Based on our data, we supposed that T-classification (T2 > T1) and tumor site (septum and vestibule > other origin) seem to represent risk factors for occurrence of regional and/or distant recurrence. Therefore, we created a risk score based on T-classification (T1 tumor = 0 points (=pts.); T2 tumor = 1 pts.) and tumor site (nasal septum or vestibule = 1 pts.; other origin = 0 pts.) to better estimate on whether or not patients may benefit from END. After risk stratification of all patients according to our proposed risk score, we had 9 patients with low risk (0 pts.), 35 patients with moderate risk (1 pt.) and 14 patients with high risk (2 pts.) for regional recurrence (Figure 2).
Nomogram
Based on our data, we further calculated a nomogram to predict the risk of regional recurrence in all patients based on T-Classification and anatomic subsite (Figure 3). Anatomic origin (0=other subsite; 1= nasal septum or vestibule) was quantified with a higher impact on regional recurrence than T-classification (1=T1; 2=T2). As exemplified, a T1 SCCs originating from the nasal septum or vestibule had a 13-14% risk for regional recurrence (Figure 3).
Outcome Analyses
Subsequently, we performed log-rank test and univariate cox-regression analyses to assess the effect of different clinical variables and our risk-scoring system on freedom from regional and distant recurrence (FFR) and cancer specific survival (CSS).
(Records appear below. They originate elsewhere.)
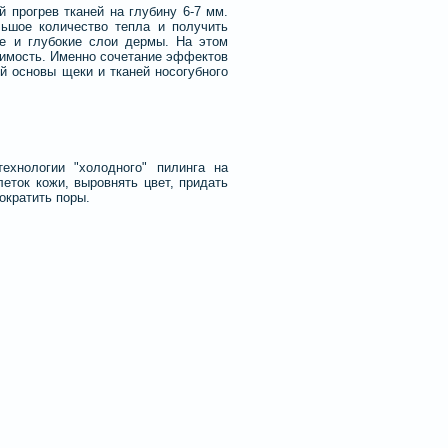
 прогрев тканей на глубину 6-7 мм.
ьшое количество тепла и получить
ие и глубокие слои дермы. На этом
димость. Именно сочетание эффектов
ой основы щеки и тканей носогубного
ехнологии "холодного" пилинга на
еток кожи, выровнять цвет, придать
ократить поры.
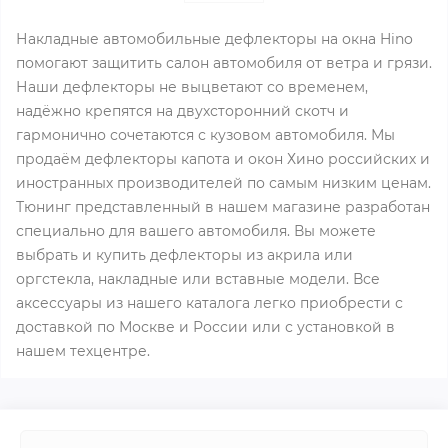
Накладные автомобильные дефлекторы на окна Hino
помогают защитить салон автомобиля от ветра и грязи.
Наши дефлекторы не выцветают со временем,
надёжно крепятся на двухсторонний скотч и
гармонично сочетаются с кузовом автомобиля. Мы
продаём дефлекторы капота и окон Хино российских и
иностранных производителей по самым низким ценам.
Тюнинг представленный в нашем магазине разработан
специально для вашего автомобиля. Вы можете
выбрать и купить дефлекторы из акрила или
оргстекла, накладные или вставные модели. Все
аксессуары из нашего каталога легко приобрести с
доставкой по Москве и России или с установкой в
нашем техцентре.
The 5-year FFR was 49.9% in T2 tumors compared to 88.1% in T1 tumors, which was significantly different (p=0.016). Moreover, elder patients and those who have not undergone END showed a worse but not significantly different FFR (p=0.052; p=0.086). Applying our risk score, patients with high-risk score, indicating T2 tumors originating from nasal septum or vestibule, showed significantly worse FFR (p<0.001). Indeed, even at univariate cox-regression analysis, high-risk scores showed a 9.52-fold higher risk for regional and or distant recurrence (HR 9.52; p=0.002; Table 3).
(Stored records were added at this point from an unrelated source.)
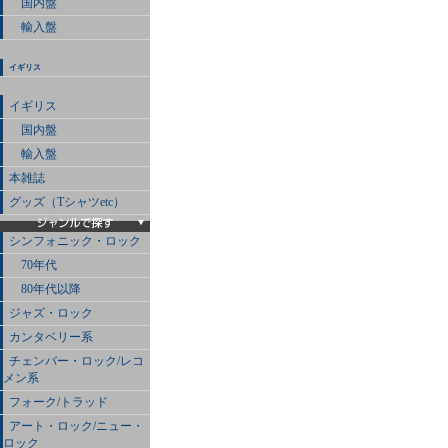
国内盤
輸入盤
イギリス
イギリス
国内盤
輸入盤
本雑誌
グッズ（Tシャツetc）
シンフォニック・ロック
70年代
80年代以降
ジャズ・ロック
カンタベリー系
チェンバー・ロック/レコ
メン系
フォーク/トラッド
アート・ロック/ニュー・
ロック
Similarly, the 5-year CSS was 96.4% in T1 tumors compared to 58.3% in T2 sinonasal tumors (p=0.009). Noteworthy, 5-year CSS was almost halved in patients with high-risk scores (44.4% vs. 92.8%) compared to patients with moderate or low risk (p=0.017). Occurrence of regional recurrence was also associated with significantly worse CSS (40.0% vs. 95.7%; p=0.005). High-risk scores (HR 6.62; p=0.039) and regional recurrences (HR 8.13; p=0.016) represented significantly worse prognostic factors for CSS (Table 4).